Against such potent political hormones, cascading through Newsom’s whole lanky body these days with the force of the Los Angeles River after a monsoon has dumped ten inches of rain onto the San Gabriel Mountains in under an hour, Dahle never had a chance.

Even if Dahle could have mustered sufficient combative eloquence to butt heads with Newsom in rut, the setup was rigged. In a fair staging, the candidates are placed on opposite sides of the set, with the moderators in the center, usually facing them. Thanks to organizer bias likely masquerading as budget constraints, this debate had two tables, both facing the camera, with the candidates at one table and the moderators at the other. The tables were angled to make it easier for the moderators and candidates to see each other. At the candidate table, Newsom had the outside spot. Throughout the debate, this put Dahle at a major disadvantage.

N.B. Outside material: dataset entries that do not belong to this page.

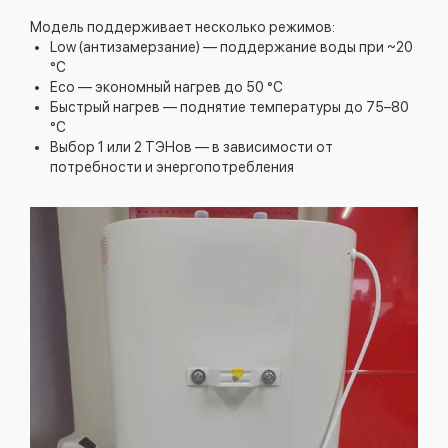
Модель поддерживает несколько режимов:
Low (антизамерзание) — поддержание воды при ~20
°C
Eco — экономный нагрев до 50 °C
Быстрый нагрев — поднятие температуры до 75–80
°C
Выбор 1 или 2 ТЭНов — в зависимости от
потребности и энергопотребления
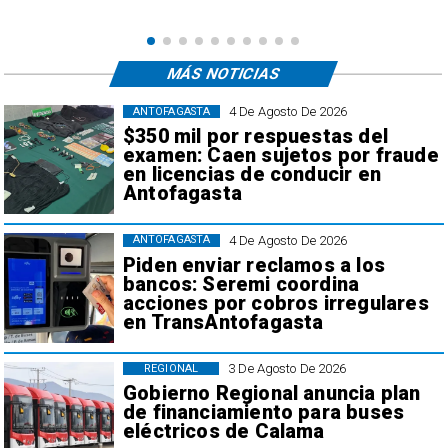
MÁS NOTICIAS
4 De Agosto De 2026
ANTOFAGASTA
$350 mil por respuestas del
examen: Caen sujetos por fraude
en licencias de conducir en
Antofagasta
4 De Agosto De 2026
ANTOFAGASTA
Piden enviar reclamos a los
bancos: Seremi coordina
acciones por cobros irregulares
en TransAntofagasta
3 De Agosto De 2026
REGIONAL
Gobierno Regional anuncia plan
de financiamiento para buses
eléctricos de Calama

Instead of both candidates being in identical and therefore neutral positions, Dahle was sandwiched between the moderators and Newsom. He was forced to either turn his head towards the moderators or towards Newsom, and could never speak to them both at the same time. Newsom, on the other hand, turned in his chair to practically face Dahle, looming over him whenever he tried to speak. It was reminiscent of how Trump hovered behind candidate Hilary Clinton in the second presidential debate of 2016. But don’t expect the same approbation to fall on Newsom.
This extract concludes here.